[MATERIAL PROVIDED]
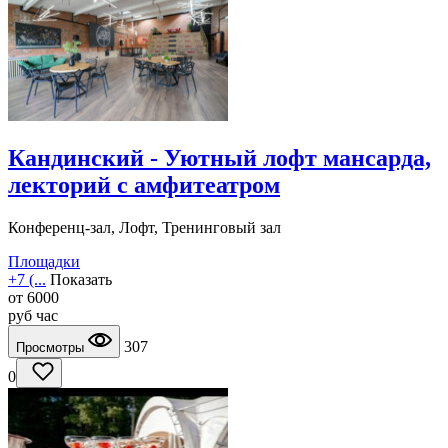
Кандинский - Уютный лофт мансарда,
лекторий с амфитеатром
Конференц-зал, Лофт, Тренинговый зал
Площадки
+7 (...
Показать
от
6000
руб
час
307
Просмотры
0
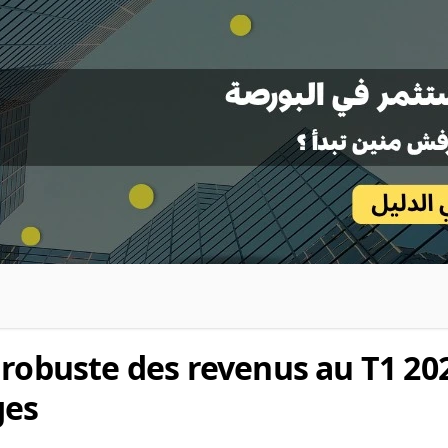
 robuste des revenus au T1 20
ges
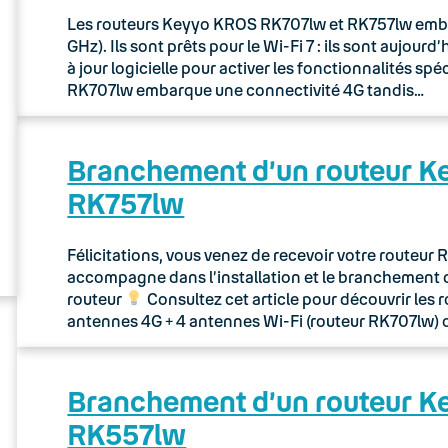
Les routeurs Keyyo KROS RK707lw et RK757lw embarq
GHz). Ils sont prêts pour le Wi-Fi 7 : ils sont aujou
à jour logicielle pour activer les fonctionnalités sp
RK707lw embarque une connectivité 4G tandis…
Branchement d’un routeur 
RK757lw
Félicitations, vous venez de recevoir votre routeu
accompagne dans l’installation et le branchement 
routeur
Consultez cet article pour découvrir les 
antennes 4G + 4 antennes Wi-Fi (routeur RK707lw) 
Branchement d’un routeur 
RK557lw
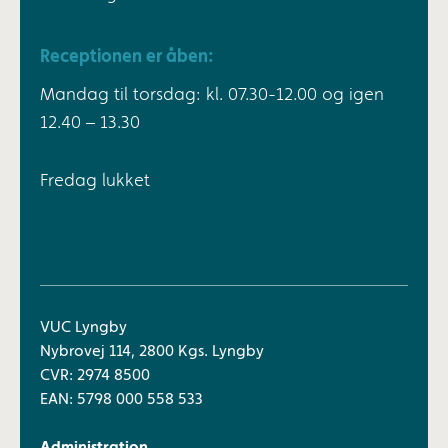
Receptionen er åben:
Mandag til torsdag: kl. 07.30-12.00 og igen
12.40 – 13.30
Fredag lukket
VUC Lyngby
Nybrovej 114, 2800 Kgs. Lyngby
CVR: 2974 8500
EAN: 5798 000 558 533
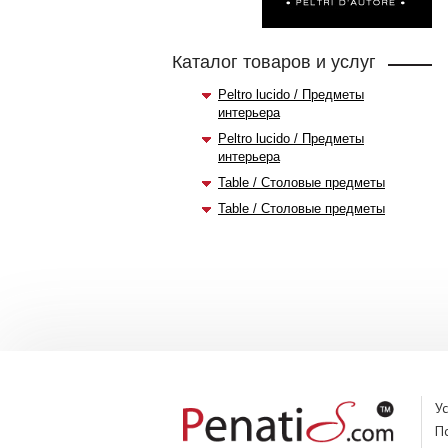
Каталог товаров и услуг
Peltro lucido / Предметы
интерьера
Peltro lucido / Предметы
интерьера
Table / Столовые предметы
Table / Столовые предметы
У
П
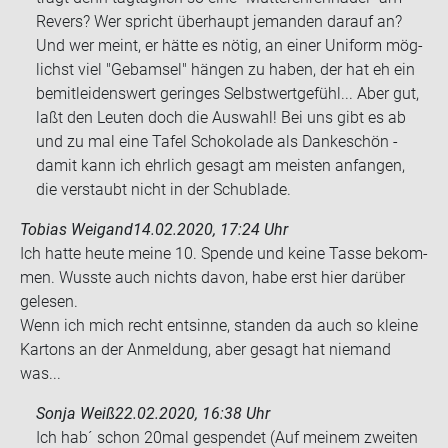
Re­vers? Wer spricht über­haupt je­man­den dar­auf an?
Und wer meint, er hätte es nötig, an einer Uni­form mög­
lichst viel "Gebam­sel" hän­gen zu haben, der hat eh ein
be­mit­lei­dens­wert ge­rin­ges Selbst­wert­ge­fühl... Aber gut,
laßt den Leu­ten doch die Aus­wahl! Bei uns gibt es ab
und zu mal eine Tafel Scho­ko­la­de als Dan­ke­schön -
damit kann ich ehr­lich ge­sagt am meis­ten an­fan­gen,
die ver­staubt nicht in der Schub­la­de.
Tobias Weigand
14.02.2020, 17:24 Uhr
Ich hatte heute meine 10. Spen­de und keine Tasse be­kom­
men. Wuss­te auch nichts davon, habe erst hier dar­über
ge­le­sen.
Wenn ich mich recht ent­sin­ne, stan­den da auch so klei­ne
Kar­tons an der An­mel­dung, aber ge­sagt hat nie­mand
was...
Sonja Weiß
22.02.2020, 16:38 Uhr
Ich hab´ schon 20mal ge­spen­det (Auf mei­nem zwei­ten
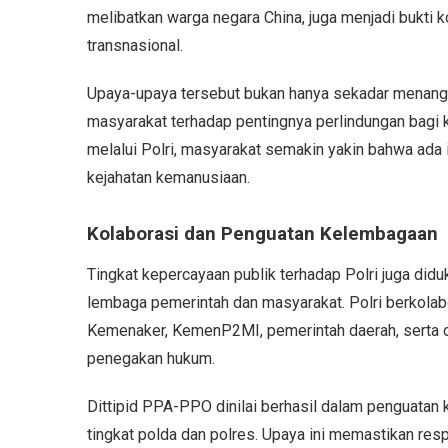
melibatkan warga negara China, juga menjadi bukti 
transnasional.
Upaya-upaya tersebut bukan hanya sekadar menang
masyarakat terhadap pentingnya perlindungan bagi
melalui Polri, masyarakat semakin yakin bahwa ada 
kejahatan kemanusiaan.
Kolaborasi dan Penguatan Kelembagaan
Tingkat kepercayaan publik terhadap Polri juga did
lembaga pemerintah dan masyarakat. Polri berkol
Kemenaker, KemenP2MI, pemerintah daerah, serta or
penegakan hukum.
Dittipid PPA-PPO dinilai berhasil dalam penguatan
tingkat polda dan polres. Upaya ini memastikan res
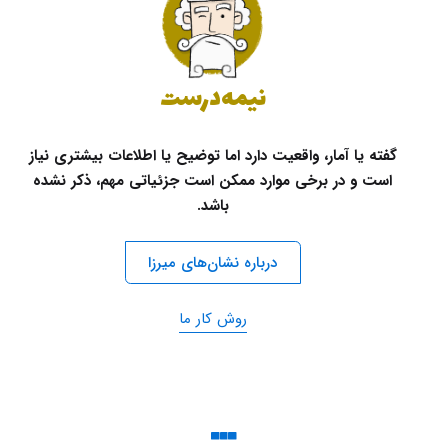
نیمه‌درست
گفته یا آمار، واقعیت دارد اما توضیح یا اطلاعات بیشتری نیاز
است و در برخی موارد ممکن است جزئیاتی مهم، ذکر نشده
باشد.
درباره نشان‌های میرزا
روش کار ما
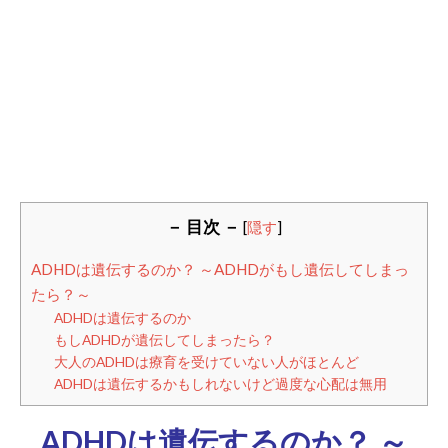
－ 目次 －
[
隠す
]
ADHDは遺伝するのか？ ～ADHDがもし遺伝してしまっ
たら？～
ADHDは遺伝するのか
もしADHDが遺伝してしまったら？
大人のADHDは療育を受けていない人がほとんど
ADHDは遺伝するかもしれないけど過度な心配は無用
ADHDは遺伝するのか？ ～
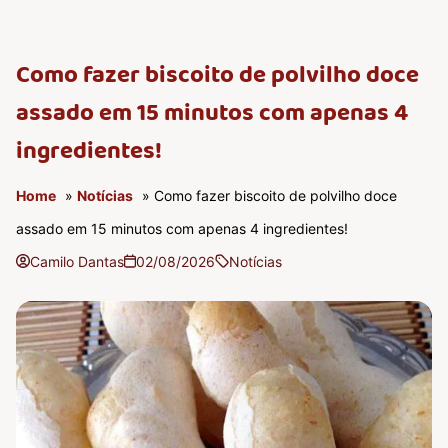
Como fazer biscoito de polvilho doce
assado em 15 minutos com apenas 4
ingredientes!
Home
»
Notícias
» Como fazer biscoito de polvilho doce
assado em 15 minutos com apenas 4 ingredientes!
Camilo Dantas
02/08/2026
Notícias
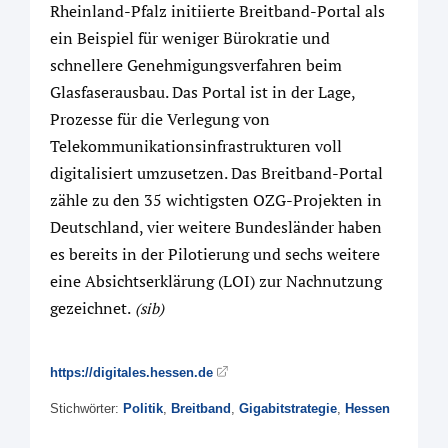
Rheinland-Pfalz initiierte Breitband-Portal als
ein Beispiel für weniger Bürokratie und
schnellere Genehmigungsverfahren beim
Glasfaserausbau. Das Portal ist in der Lage,
Prozesse für die Verlegung von
Telekommunikationsinfrastrukturen voll
digitalisiert umzusetzen. Das Breitband-Portal
zähle zu den 35 wichtigsten OZG-Projekten in
Deutschland, vier weitere Bundesländer haben
es bereits in der Pilotierung und sechs weitere
eine Absichtserklärung (LOI) zur Nachnutzung
gezeichnet.
(sib)
https://digitales.hessen.de
Stichwörter:
Politik
,
Breitband
,
Gigabitstrategie
,
Hessen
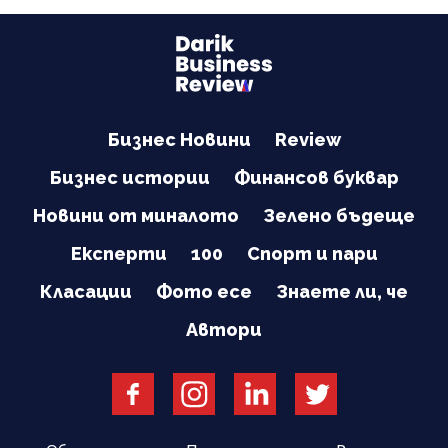
Бизнес Новини
Review
Бизнес истории
Финансов буквар
Новини от миналото
Зелено бъдеще
Експерти
100
Спорт и пари
Класации
Фото есе
Знаете ли, че
Автори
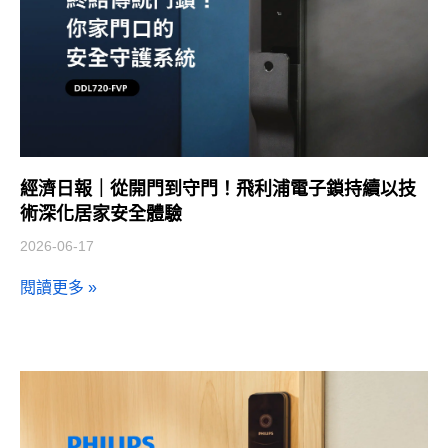
經濟日報｜從開門到守門！飛利浦電子鎖持續以技
術深化居家安全體驗
2026-06-17
閱讀更多 »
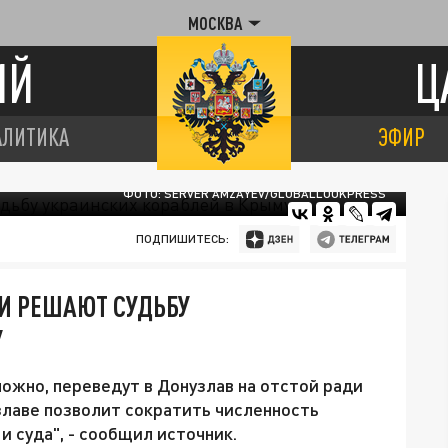
МОСКВА
ИЙ
Ц
АЛИТИКА
ЭФИР
ФОТО: SERVER AMZAYEV/GLOBALLOOKPRESS
ПОДПИШИТЕСЬ:
ИИ РЕШАЮТ СУДЬБУ
У
ожно, переведут в Донузлав на отстой ради
злаве позволит сократить численность
 суда", - сообщил источник.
[/MATERIAL PROVIDED]
→ BRIEF
Could you repeat exactly the lines from the first one of the records above through the line containing "melalui Polri, masyarakat", leaving out any pictures?

→ ANSWER TO THIS TASK
Кандинский - Уютный лофт мансарда,
лекторий с амфитеатром
Конференц-зал, Лофт, Тренинговый зал
Площадки
+7 (...
Показать
от
6000
руб
час
307
Просмотры
0
 robuste des revenus au T1 20
ges
Les routeurs Keyyo KROS RK707lw et RK757lw embarq
GHz). Ils sont prêts pour le Wi-Fi 7 : ils sont aujou
à jour logicielle pour activer les fonctionnalités sp
RK707lw embarque une connectivité 4G tandis…
Branchement d’un routeur 
RK757lw
Félicitations, vous venez de recevoir votre routeu
accompagne dans l’installation et le branchement 
routeur
Consultez cet article pour découvrir les 
antennes 4G + 4 antennes Wi-Fi (routeur RK707lw) 
Branchement d’un routeur 
RK557lw
Receptionen er åben:
Mandag til torsdag: kl. 07.30-12.00 og igen
12.40 – 13.30
Fredag lukket
VUC Lyngby
Nybrovej 114, 2800 Kgs. Lyngby
CVR: 2974 8500
EAN: 5798 000 558 533
Каталог товаров и услуг
Peltro lucido / Предметы
интерьера
Peltro lucido / Предметы
интерьера
Table / Столовые предметы
Table / Столовые предметы
У
П
Re­vers? Wer spricht über­haupt je­man­den dar­auf an?
Und wer meint, er hätte es nötig, an einer Uni­form mög­
lichst viel "Gebam­sel" hän­gen zu haben, der hat eh ein
be­mit­lei­dens­wert ge­rin­ges Selbst­wert­ge­fühl... Aber gut,
laßt den Leu­ten doch die Aus­wahl! Bei uns gibt es ab
und zu mal eine Tafel Scho­ko­la­de als Dan­ke­schön -
damit kann ich ehr­lich ge­sagt am meis­ten an­fan­gen,
die ver­staubt nicht in der Schub­la­de.
Tobias Weigand
14.02.2020, 17:24 Uhr
Ich hatte heute meine 10. Spen­de und keine Tasse be­kom­
men. Wuss­te auch nichts davon, habe erst hier dar­über
ge­le­sen.
Wenn ich mich recht ent­sin­ne, stan­den da auch so klei­ne
Kar­tons an der An­mel­dung, aber ge­sagt hat nie­mand
was...
Sonja Weiß
22.02.2020, 16:38 Uhr
Ich hab´ schon 20mal ge­spen­det (Auf mei­nem zwei­ten
melibatkan warga negara China, juga menjadi bukti 
transnasional.
Upaya-upaya tersebut bukan hanya sekadar menang
masyarakat terhadap pentingnya perlindungan bagi
melalui Polri, masyarakat semakin yakin bahwa ada 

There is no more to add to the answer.